Assignment> Output every record exactly, apart from its images.

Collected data

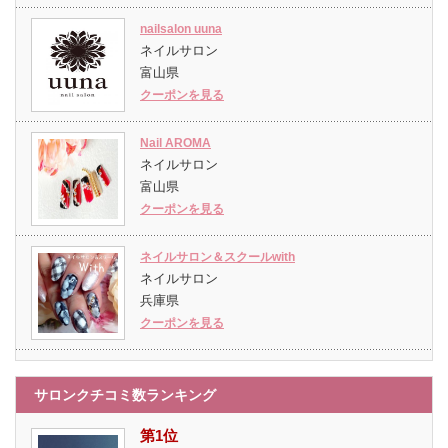
nailsalon uuna
ネイルサロン
富山県
クーポンを見る
Nail AROMA
ネイルサロン
富山県
クーポンを見る
ネイルサロン＆スクールwith
ネイルサロン
兵庫県
クーポンを見る
サロンクチコミ数ランキング
第1位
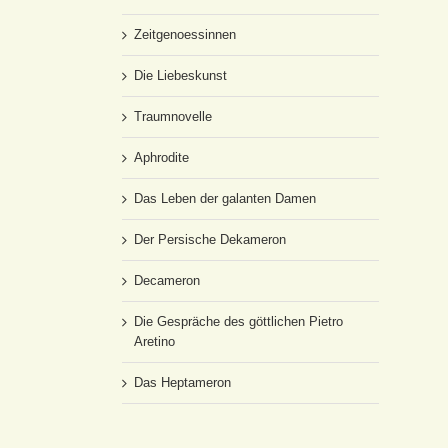
Zeitgenoessinnen
Die Liebeskunst
Traumnovelle
Aphrodite
Das Leben der galanten Damen
Der Persische Dekameron
Decameron
Die Gespräche des göttlichen Pietro
Aretino
Das Heptameron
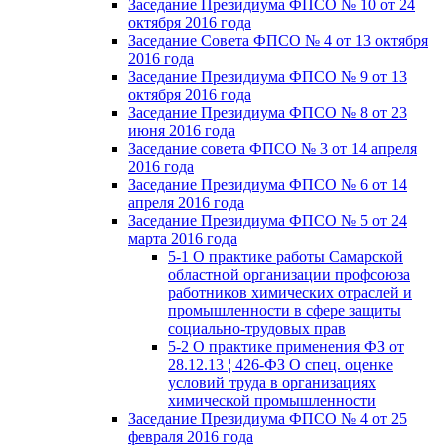
Заседание Президиума ФПСО № 10 от 24
октября 2016 года
Заседание Совета ФПСО № 4 от 13 октября
2016 года
Заседание Президиума ФПСО № 9 от 13
октября 2016 года
Заседание Президиума ФПСО № 8 от 23
июня 2016 года
Заседание совета ФПСО № 3 от 14 апреля
2016 года
Заседание Президиума ФПСО № 6 от 14
апреля 2016 года
Заседание Президиума ФПСО № 5 от 24
марта 2016 года
5-1 О практике работы Самарской
областной организации профсоюза
работников химических отраслей и
промышленности в сфере защиты
социально-трудовых прав
5-2 О практике применения ФЗ от
28.12.13 ¦ 426-ФЗ О спец. оценке
условий труда в организациях
химической промышленности
Заседание Президиума ФПСО № 4 от 25
февраля 2016 года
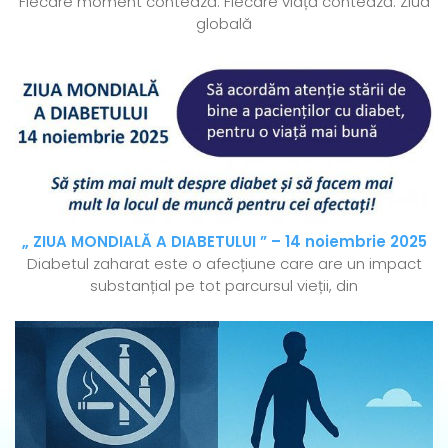
Fiecare moment contează. Fiecare viață contează. Ziua
globală
„ ZIUA MONDIALĂ A DIABETULUI ” – 14 noiembrie 2025
Diabetul zaharat este o afecțiune care are un impact
substanțial pe tot parcursul vieții, din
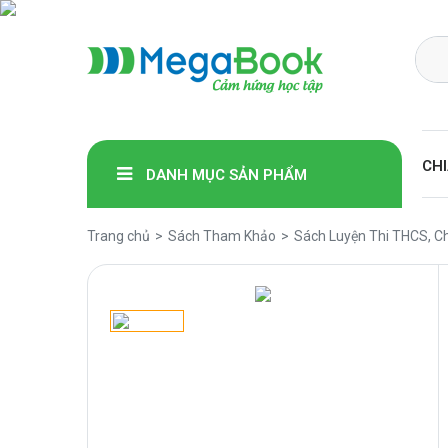
Megabook
CHI
DANH MỤC SẢN PHẨM
Trang chủ
Sách Tham Khảo
Sách Luyện Thi THCS, C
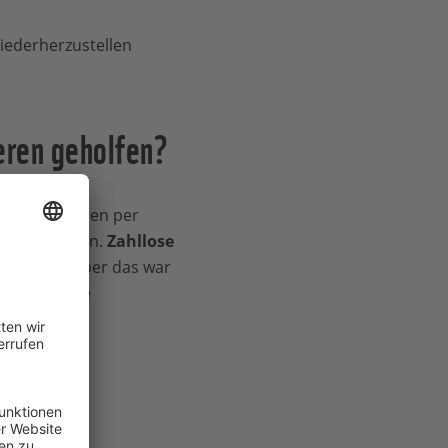
iederherzustellen
eren geholfen?
orgen, wurden per
s abgeworfen.
Z
ahllose
wildert.
"Aber das war
n. "Denn die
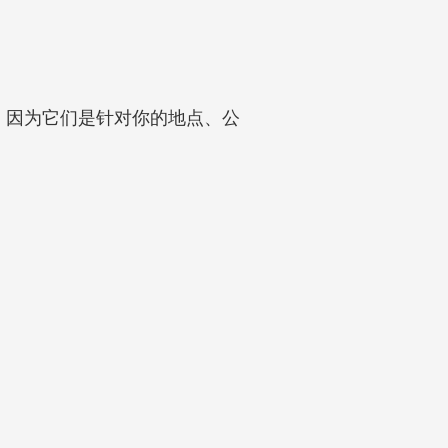
有用，因为它们是针对你的地点、公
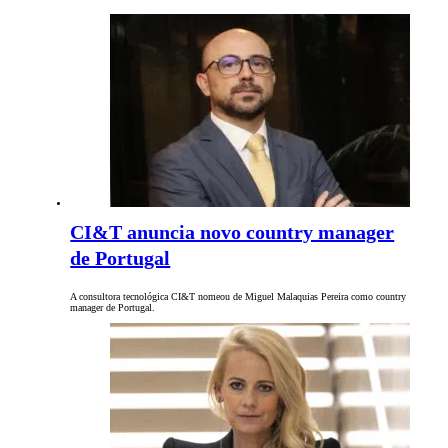
CI&T anuncia novo country manager
de Portugal
A consultora tecnológica CI&T nomeou de Miguel Malaquias Pereira como country
manager de Portugal.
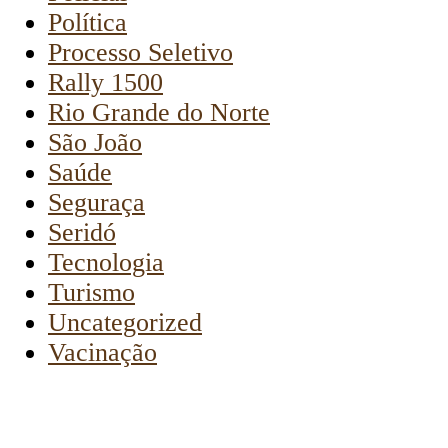
Política
Processo Seletivo
Rally 1500
Rio Grande do Norte
São João
Saúde
Seguraça
Seridó
Tecnologia
Turismo
Uncategorized
Vacinação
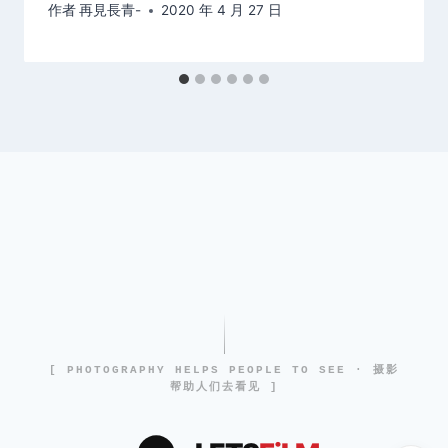
作者
再見長青-
2020 年 4 月 27 日
[ PHOTOGRAPHY HELPS PEOPLE TO SEE · 摄影
帮助人们去看见 ]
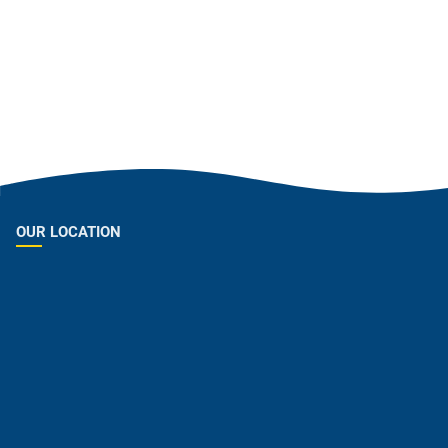
OUR LOCATION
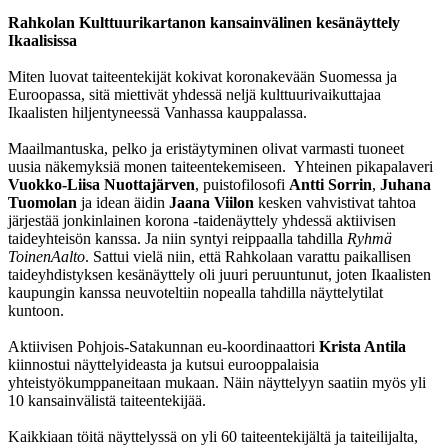
Rahkolan Kulttuurikartanon kansainvälinen kesänäyttely
Ikaalisissa
Miten luovat taiteentekijät kokivat koronakevään Suomessa ja
Euroopassa, sitä miettivät yhdessä neljä kulttuurivaikuttajaa
Ikaalisten hiljentyneessä Vanhassa kauppalassa.
Maailmantuska, pelko ja eristäytyminen olivat varmasti tuoneet
uusia näkemyksiä monen taiteentekemiseen. Yhteinen pikapalaveri
Vuokko-Liisa Nuottajärven
, puistofilosofi
Antti Sorrin
,
Juhana
Tuomolan
ja idean äidin
Jaana Viilon
kesken vahvistivat tahtoa
järjestää jonkinlainen korona -taidenäyttely yhdessä aktiivisen
taideyhteisön kanssa. Ja niin syntyi reippaalla tahdilla
Ryhmä
ToinenAalto
. Sattui vielä niin, että Rahkolaan varattu paikallisen
taideyhdistyksen kesänäyttely oli juuri peruuntunut, joten Ikaalisten
kaupungin kanssa neuvoteltiin nopealla tahdilla näyttelytilat
kuntoon.
Aktiivisen Pohjois-Satakunnan eu-koordinaattori
Krista Antila
kiinnostui näyttelyideasta ja kutsui eurooppalaisia
yhteistyökumppaneitaan mukaan. Näin näyttelyyn saatiin myös yli
10 kansainvälistä taiteentekijää.
Kaikkiaan töitä näyttelyssä on yli 60 taiteentekijältä ja taiteilijalta,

Expected answer>
nailsalon uuna
ネイルサロン
富山県
クーポンを見る
Nail AROMA
ネイルサロン
富山県
クーポンを見る
ネイルサロン＆スクールwith
ネイルサロン
兵庫県
クーポンを見る
サロンクチコミ数ランキング
第1位
Zeitgenoessinnen
Die Liebeskunst
Traumnovelle
Aphrodite
Das Leben der galanten Damen
Der Persische Dekameron
Decameron
Die Gespräche des göttlichen Pietro
Aretino
Das Heptameron
Заседание Президиума ФПСО № 10 от 24
октября 2016 года
Заседание Совета ФПСО № 4 от 13 октября
2016 года
Заседание Президиума ФПСО № 9 от 13
октября 2016 года
Заседание Президиума ФПСО № 8 от 23
июня 2016 года
Заседание совета ФПСО № 3 от 14 апреля
2016 года
Заседание Президиума ФПСО № 6 от 14
апреля 2016 года
Заседание Президиума ФПСО № 5 от 24
марта 2016 года
5-1 О практике работы Самарской
областной организации профсоюза
работников химических отраслей и
промышленности в сфере защиты
социально-трудовых прав
5-2 О практике применения ФЗ от
28.12.13 ¦ 426-ФЗ О спец. оценке
условий труда в организациях
химической промышленности
Заседание Президиума ФПСО № 4 от 25
февраля 2016 года
Fiecare moment contează. Fiecare viață contează. Ziua
globală
„ ZIUA MONDIALĂ A DIABETULUI ” – 14 noiembrie 2025
Diabetul zaharat este o afecțiune care are un impact
substanțial pe tot parcursul vieții, din
Megabook
CHI
DANH MỤC SẢN PHẨM
Trang chủ
Sách Tham Khảo
Sách Luyện Thi THCS, C
iederherzustellen
eren geholfen?
orgen, wurden per
s abgeworfen.
Z
ahllose
wildert.
"Aber das war
n. "Denn die
有用，因为它们是针对你的地点、公
CI&T anuncia novo country manager
de Portugal
A consultora tecnológica CI&T nomeou de Miguel Malaquias Pereira como country
manager de Portugal.
Política
Processo Seletivo
Rally 1500
Rio Grande do Norte
São João
Saúde
Seguraça
Seridó
Tecnologia
Turismo
Uncategorized
Vacinação
作者
再見長青-
2020 年 4 月 27 日
[ PHOTOGRAPHY HELPS PEOPLE TO SEE · 摄影
帮助人们去看见 ]
OUR LOCATION
Rahkolan Kulttuurikartanon kansainvälinen kesänäyttely
Ikaalisissa
Miten luovat taiteentekijät kokivat koronakevään Suomessa ja
Euroopassa, sitä miettivät yhdessä neljä kulttuurivaikuttajaa
Ikaalisten hiljentyneessä Vanhassa kauppalassa.
Maailmantuska, pelko ja eristäytyminen olivat varmasti tuoneet
uusia näkemyksiä monen taiteentekemiseen. Yhteinen pikapalaveri
Vuokko-Liisa Nuottajärven
, puistofilosofi
Antti Sorrin
,
Juhana
Tuomolan
ja idean äidin
Jaana Viilon
kesken vahvistivat tahtoa
järjestää jonkinlainen korona -taidenäyttely yhdessä aktiivisen
taideyhteisön kanssa. Ja niin syntyi reippaalla tahdilla
Ryhmä
ToinenAalto
. Sattui vielä niin, että Rahkolaan varattu paikallisen
taideyhdistyksen kesänäyttely oli juuri peruuntunut, joten Ikaalisten
kaupungin kanssa neuvoteltiin nopealla tahdilla näyttelytilat
kuntoon.
Aktiivisen Pohjois-Satakunnan eu-koordinaattori
Krista Antila
kiinnostui näyttelyideasta ja kutsui eurooppalaisia
yhteistyökumppaneitaan mukaan. Näin näyttelyyn saatiin myös yli
10 kansainvälistä taiteentekijää.
Kaikkiaan töitä näyttelyssä on yli 60 taiteentekijältä ja taiteilijalta,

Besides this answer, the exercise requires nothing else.